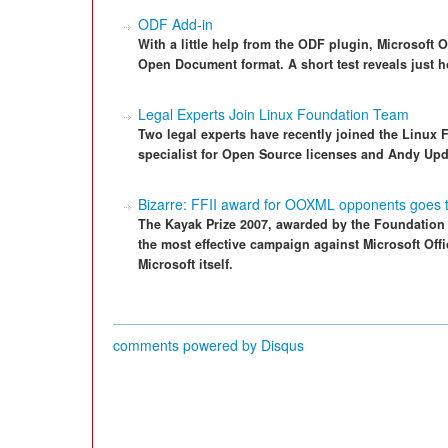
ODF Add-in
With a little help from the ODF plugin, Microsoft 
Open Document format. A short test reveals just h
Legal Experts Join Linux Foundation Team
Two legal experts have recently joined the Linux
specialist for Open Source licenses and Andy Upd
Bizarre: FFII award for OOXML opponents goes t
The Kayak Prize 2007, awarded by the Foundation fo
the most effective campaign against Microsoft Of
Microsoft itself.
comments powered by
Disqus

--

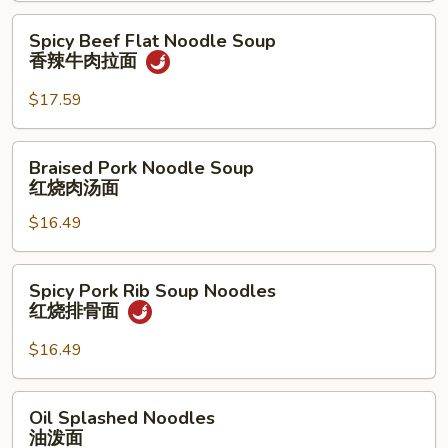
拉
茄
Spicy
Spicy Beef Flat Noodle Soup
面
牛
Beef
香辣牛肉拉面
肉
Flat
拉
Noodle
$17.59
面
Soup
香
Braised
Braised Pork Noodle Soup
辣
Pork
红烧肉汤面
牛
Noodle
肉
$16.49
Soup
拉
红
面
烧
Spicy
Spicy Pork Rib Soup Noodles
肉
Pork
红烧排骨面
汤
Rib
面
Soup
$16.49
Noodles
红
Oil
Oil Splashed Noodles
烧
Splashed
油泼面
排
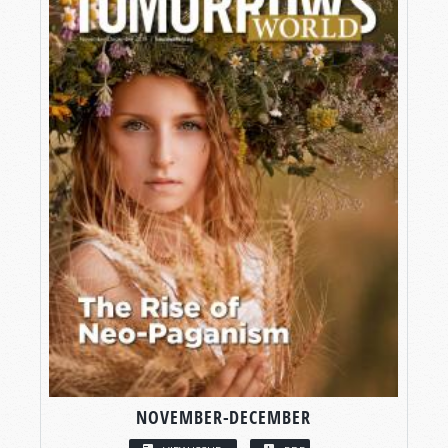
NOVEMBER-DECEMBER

* _What is expected_: From the entries above, copy out every line where the string "Microsoft" appears.

* _Response_:
With a little help from the ODF plugin, Microsoft 
the most effective campaign against Microsoft Of
Microsoft itself.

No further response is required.